Answer :
To determine if runners are more likely to be optimistic than walkers based on the collected data, we need to identify the expected number of successes and failures for both groups (runners and walkers). Here is the step-by-step solution:
1. Determine sample sizes and number of successes:
- Number of runners sampled ([tex]\(n_R\)[/tex]): 80
- Number of walkers sampled ([tex]\(n_W\)[/tex]): 100
- Number of optimistic runners: 68
- Number of optimistic walkers: 72
2. Calculate the number of failures for each group:
For runners:
- Number of failures = Total number of runners - Number of optimistic runners
- Number of failures = 80 - 68 = 12
For walkers:
- Number of failures = Total number of walkers - Number of optimistic walkers
- Number of failures = 100 - 72 = 28
3. Summarize the counts:
- For runners:
- Number of optimistic runners (successes) = [tex]\(n_{R\_successes}\)[/tex] = 68
- Number of non-optimistic runners (failures) = [tex]\(n_{R\_failures}\)[/tex] = 12
- For walkers:
- Number of optimistic walkers (successes) = [tex]\(n_{W\_successes}\)[/tex] = 72
- Number of non-optimistic walkers (failures) = [tex]\(n_{W\_failures}\)[/tex] = 28
Using these values, we can observe and later run the appropriate statistical tests to determine whether the observed difference in optimism between runners and walkers provides convincing evidence that runners are more optimistic.

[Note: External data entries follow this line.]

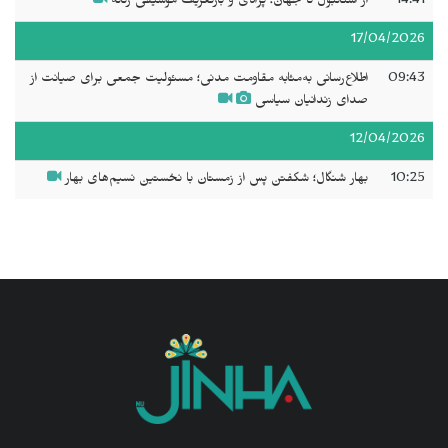
14:41
از استانبول تا جهان؛ پرادی و بازتعریف موسیقی زنانه
17/04/2026
09:43
اطلاع‌رسانی به‌مثابه مقاومت مدنی؛ مسئولیت جمعی برای صیانت از
صدای زندانیان سیاسی
12/04/2026
10:25
بهار شنگال؛ شکفتن پس از زمستان با نخستین نسیم‌های بهار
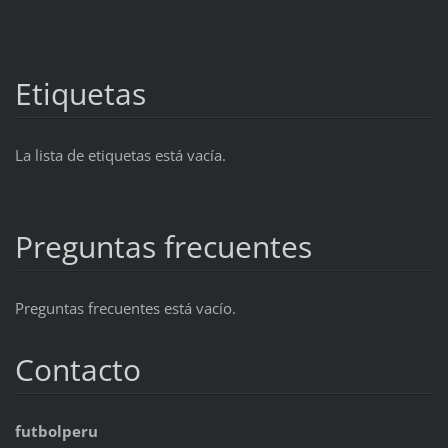
Etiquetas
La lista de etiquetas está vacía.
Preguntas frecuentes
Preguntas frecuentes está vacío.
Contacto
futbolperu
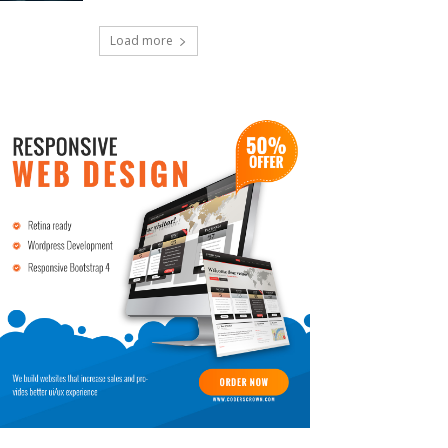
Load more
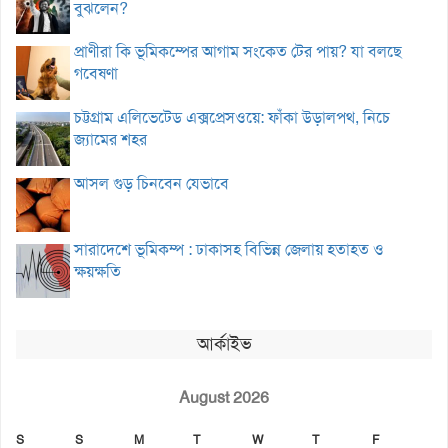
বুঝলেন?
প্রাণীরা কি ভূমিকম্পের আগাম সংকেত টের পায়? যা বলছে
গবেষণা
চট্টগ্রাম এলিভেটেড এক্সপ্রেসওয়ে: ফাঁকা উড়ালপথ, নিচে
জ্যামের শহর
আসল গুড় চিনবেন যেভাবে
সারাদেশে ভূমিকম্প : ঢাকাসহ বিভিন্ন জেলায় হতাহত ও
ক্ষয়ক্ষতি
আর্কাইভ
August 2026
S
S
M
T
W
T
F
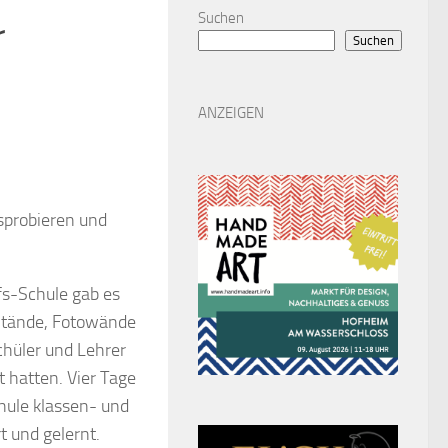
Suchen
r
Suchen
ANZEIGEN
sprobieren und
fs-Schule gab es
e Stände, Fotowände
chüler und Lehrer
 hatten. Vier Tage
hule klassen- und
t und gelernt.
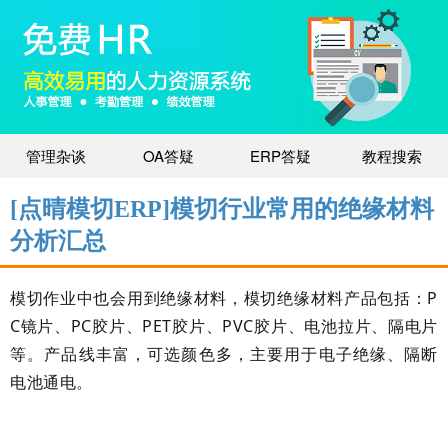
管理杂谈
OA答疑
ERP答疑
教程搜索
[点晴模切ERP]模切行业常用的绝缘材料
分析汇总
模切作业中也会用到绝缘材料，模切绝缘材料产品包括：P
C镜片、PC胶片、PET胶片、PVC胶片、电池拉片、隔电片
等。产品线丰富，可选颜色多，主要用于电子绝缘、隔断
电池通电。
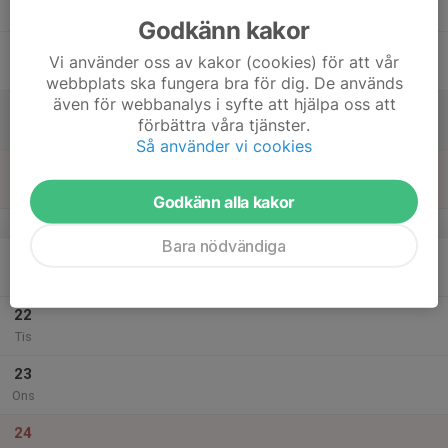
Tor
Godkänn kakor
18
Vi använder oss av kakor (cookies) för att vår
Fre
webbplats ska fungera bra för dig. De används
även för webbanalys i syfte att hjälpa oss att
19
förbättra våra tjänster.
Lör
Så använder vi cookies
20
Sön
Godkänn alla kakor
v.52
Bara nödvändiga
21
Mån
22
Tis
23
Ons
24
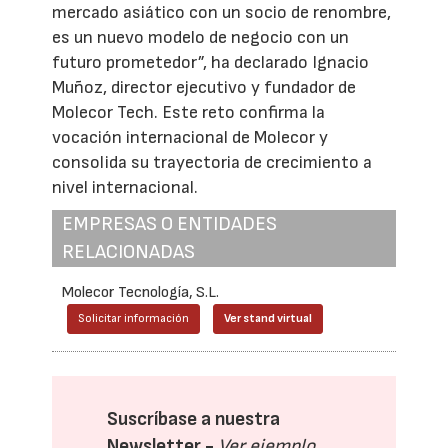
mercado asiático con un socio de renombre,
es un nuevo modelo de negocio con un
futuro prometedor”, ha declarado Ignacio
Muñoz, director ejecutivo y fundador de
Molecor Tech. Este reto confirma la
vocación internacional de Molecor y
consolida su trayectoria de crecimiento a
nivel internacional.
EMPRESAS O ENTIDADES
RELACIONADAS
Molecor Tecnología, S.L.
Solicitar información
Ver stand virtual
Suscríbase a nuestra
Newsletter -
Ver ejemplo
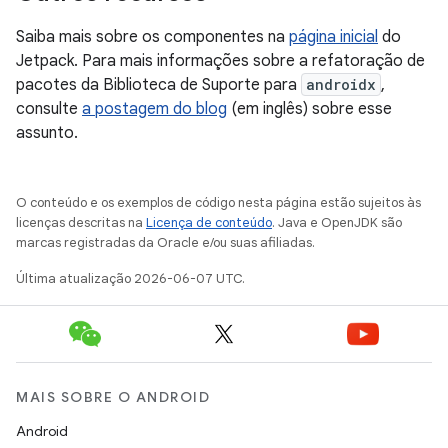
Saiba mais sobre os componentes na
página inicial
do
Jetpack. Para mais informações sobre a refatoração de
pacotes da Biblioteca de Suporte para
androidx
,
consulte
a postagem do blog
(em inglês) sobre esse
assunto.
O conteúdo e os exemplos de código nesta página estão sujeitos às
licenças descritas na
Licença de conteúdo
. Java e OpenJDK são
marcas registradas da Oracle e/ou suas afiliadas.
Última atualização 2026-06-07 UTC.
MAIS SOBRE O ANDROID
Android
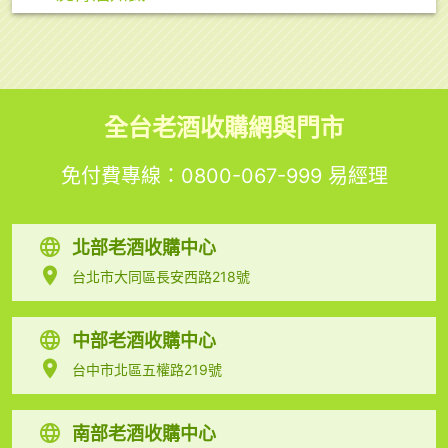
全台老酒收購網與門市
免付費專線：
0800-067-999
易經理
北部老酒收購中心
台北市大同區長安西路218號
中部老酒收購中心
台中市北區五權路219號
南部老酒收購中心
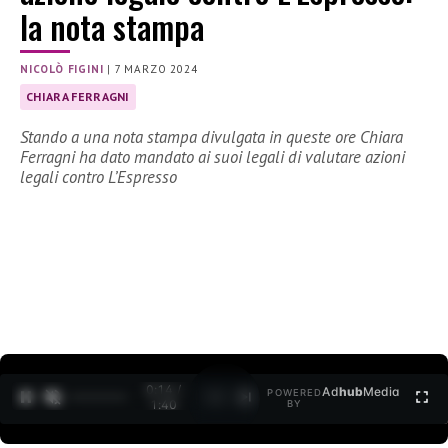
la nota stampa
NICOLÒ FIGINI
|
7 MARZO 2024
CHIARA FERRAGNI
Stando a una nota stampa divulgata in queste ore Chiara
Ferragni ha dato mandato ai suoi legali di valutare azioni
legali contro L’Espresso
0:15 /
Ad
hub
Media
POWERED
1
/
2
1:40
BY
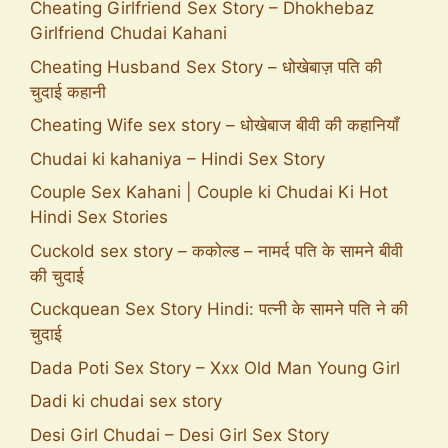
Cheating Girlfriend Sex Story – Dhokhebaz
Girlfriend Chudai Kahani
Cheating Husband Sex Story – धोखेबाज़ पति की
चुदाई कहानी
Cheating Wife sex story – धोखेबाज बीवी की कहानियाँ
Chudai ki kahaniya – Hindi Sex Story
Couple Sex Kahani | Couple ki Chudai Ki Hot
Hindi Sex Stories
Cuckold sex story – ककोल्ड – नामर्द पति के सामने बीवी
की चुदाई
Cuckquean Sex Story Hindi: पत्नी के सामने पति ने की
चुदाई
Dada Poti Sex Story – Xxx Old Man Young Girl
Dadi ki chudai sex story
Desi Girl Chudai – Desi Girl Sex Story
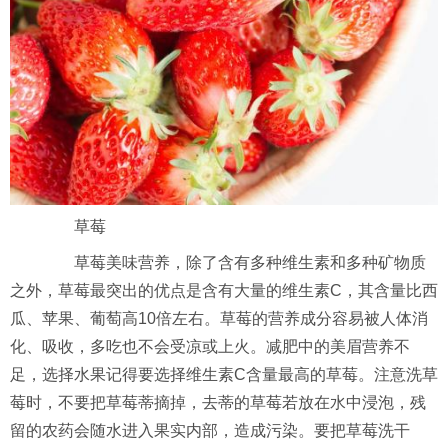
草莓
草莓美味营养，除了含有多种维生素和多种矿物质
之外，草莓最突出的优点是含有大量的维生素C，其含量比西
瓜、苹果、葡萄高10倍左右。草莓的营养成分容易被人体消
化、吸收，多吃也不会受凉或上火。减肥中的美眉营养不
足，选择水果记得要选择维生素C含量最高的草莓。注意洗草
莓时，不要把草莓蒂摘掉，去蒂的草莓若放在水中浸泡，残
留的农药会随水进入果实内部，造成污染。要把草莓洗干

To summarize the expected numbers:
- [tex]\(n_R = 80\)[/tex]
- [tex]\(n_W = 100\)[/tex]
With these values calculated, we can proceed to statistical analysis to further investigate the doctor's claim.
1. Determine sample sizes and number of successes:
- Number of runners sampled ([tex]\(n_R\)[/tex]): 80
- Number of walkers sampled ([tex]\(n_W\)[/tex]): 100
- Number of optimistic runners: 68
- Number of optimistic walkers: 72
2. Calculate the number of failures for each group:
For runners:
- Number of failures = Total number of runners - Number of optimistic runners
- Number of failures = 80 - 68 = 12
For walkers:
- Number of failures = Total number of walkers - Number of optimistic walkers
- Number of failures = 100 - 72 = 28
3. Summarize the counts:
- For runners:
- Number of optimistic runners (successes) = [tex]\(n_{R\_successes}\)[/tex] = 68
- Number of non-optimistic runners (failures) = [tex]\(n_{R\_failures}\)[/tex] = 12
- For walkers:
- Number of optimistic walkers (successes) = [tex]\(n_{W\_successes}\)[/tex] = 72
- Number of non-optimistic walkers (failures) = [tex]\(n_{W\_failures}\)[/tex] = 28
Using these values, we can observe and later run the appropriate statistical tests to determine whether the observed difference in optimism between runners and walkers provides convincing evidence that runners are more optimistic.
To summarize the expected numbers:
- [tex]\(n_R = 80\)[/tex]
- [tex]\(n_W = 100\)[/tex]
With these values calculated, we can proceed to statistical analysis to further investigate the doctor's claim.